=== Work to be completed ===
The data must be given again in full, with no line altered.

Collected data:
_ _ _

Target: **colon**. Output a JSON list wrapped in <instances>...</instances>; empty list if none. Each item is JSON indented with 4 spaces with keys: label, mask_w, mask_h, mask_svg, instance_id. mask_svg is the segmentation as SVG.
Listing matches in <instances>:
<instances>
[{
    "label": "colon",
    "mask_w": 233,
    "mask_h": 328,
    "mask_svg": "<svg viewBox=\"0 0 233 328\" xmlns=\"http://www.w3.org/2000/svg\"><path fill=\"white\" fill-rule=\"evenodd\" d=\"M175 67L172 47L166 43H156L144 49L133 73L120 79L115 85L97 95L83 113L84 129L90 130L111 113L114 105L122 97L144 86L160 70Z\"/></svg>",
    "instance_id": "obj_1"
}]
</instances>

_ _ _

=== Written response ===
Target: **colon**. Output a JSON list wrapped in <instances>...</instances>; empty list if none. Each item is JSON indented with 4 spaces with keys: label, mask_w, mask_h, mask_svg, instance_id. mask_svg is the segmentation as SVG.
Listing matches in <instances>:
<instances>
[{
    "label": "colon",
    "mask_w": 233,
    "mask_h": 328,
    "mask_svg": "<svg viewBox=\"0 0 233 328\" xmlns=\"http://www.w3.org/2000/svg\"><path fill=\"white\" fill-rule=\"evenodd\" d=\"M175 67L172 47L166 43H156L144 49L133 73L120 79L115 85L97 95L83 113L84 129L90 130L111 113L114 105L122 97L144 86L160 70Z\"/></svg>",
    "instance_id": "obj_1"
}]
</instances>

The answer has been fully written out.